Ici l’Etat doit défendre l’un de ses droits les plus régaliens, à savoir la juste collecte de l’impôt. Du côté des services fiscaux, la problématique se limite tout simplement à l’indigence des moyens d’imposition et de vérification. « A tous les stades du recoupement, l’omerta veille. De plus, la pression du traitement quotidien et de l’accueil des contribuables mobilisent l’essentiel de nos moyens humains et logistiques », déclare Ahmed G. inspecteur des impôts. Notaire à Marrakech, Me Idali assure connaître « la généralisation de la pratique du noir », mais il se défend d’en couvrir. « Avant de se présenter pardevant nous, les deux parties liquident combines et combinaisons éventuellement conclues. Notre rôle n’est pas celui de détecter les tricheries fiscales, mais de consigner fidèlement les transactions telles que le vendeur et l’acquéreur en déposent les termes et les outils financiers auprès de nos études ».

Nepotisme

En vérité, la part de l’absurde et des comportements de type népotique ou franchement corruptif demeure immense. Même en excluant l’informel, quasiment premier ou second employeur du pays, l’Etat pourrait lever, selon les experts nationaux et internationaux les plus sérieux, huit à dix milliards de dirhams supplémentaires d’impôts par le seul truchement de la juste application des dispositions de la loi. Un exemple courant à Marrakech : les appartements loués ne sont soumis ni aux fiches de police ni à l’impératif du registre des nuitées. Pensez qu’un appartement est loué, selon la saison, la durée du séjour et l’emplacement, à une somme allant de 300 à 4.000 DH / nuitée ! Des mini-palaces de la Palmeraie ont reçu des hôtes à 50.000 DH/jour, avec un packaging imposant, il est vrai. Que tire l’Etat de ce secteur à la fois dynamique et fiscalement sous-marin ?

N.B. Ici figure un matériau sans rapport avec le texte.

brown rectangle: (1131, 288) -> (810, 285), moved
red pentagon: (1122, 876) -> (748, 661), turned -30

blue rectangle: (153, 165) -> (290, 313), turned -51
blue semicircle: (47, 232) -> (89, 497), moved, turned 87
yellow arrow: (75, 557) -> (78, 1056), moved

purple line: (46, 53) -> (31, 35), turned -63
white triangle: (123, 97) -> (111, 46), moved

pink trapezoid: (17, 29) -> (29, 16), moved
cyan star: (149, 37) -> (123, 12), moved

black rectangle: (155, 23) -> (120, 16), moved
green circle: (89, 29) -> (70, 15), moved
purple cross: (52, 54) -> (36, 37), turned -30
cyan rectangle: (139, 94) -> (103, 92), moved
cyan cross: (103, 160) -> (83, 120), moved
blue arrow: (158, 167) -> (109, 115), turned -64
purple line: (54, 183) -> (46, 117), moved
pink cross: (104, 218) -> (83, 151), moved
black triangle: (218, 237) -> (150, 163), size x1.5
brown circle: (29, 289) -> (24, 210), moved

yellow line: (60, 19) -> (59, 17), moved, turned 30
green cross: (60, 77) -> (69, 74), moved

« Si l’on veut disposer des moyens incitatifs suffisants pour dynamiser les secteurs à haute valeur ajoutée, il faut aller dénicher les zones sombres de l’économie marocaine. Le train de l’Etat coûte encore trop cher, la part équipementière demeure indigente au vu du budget de fonctionnement. Où chercher l’argent pour dynamiser ? Les privatisations ne sont ni éternelles ni régulières. L’endettement automatique est irresponsable aux yeux d’une économie moderne. Il reste donc la bonne gestion de l’instrument fiscal. De préférence avec adresse et bonne articulation », nous dit Mohamed El Faïz, professeur d’économie à l’université Cadi Ayyad.

La pratique de l’hébergement « clandestin », parce qu’extracomptable, participe d’un comportement incivique. Priver la communauté des Marocains du coût d’une école, d’un hôpital ou d’une autoroute est proprement antipatriotique. Des échos concordants attestent du fait que même des hôtels hautement étoilés pratiquent la « passe » quand ils zappent l’inscription sur les fiches de police ou le registre des clients. On devine aisément le danger de ce type de pratiques, y compris au titre de la sécurité de l’Etat lui-même. Les armes trouvées derrière le climatiseur d’une chambre d’Atlas Asni ne l’ont pas été par des Djinns. Les autorités cherchent toujours le coupable.

Une bonne gouvernance commence par la rationalisation des méthodes. Il est temps pour l’Etat d’aller récolter son dû !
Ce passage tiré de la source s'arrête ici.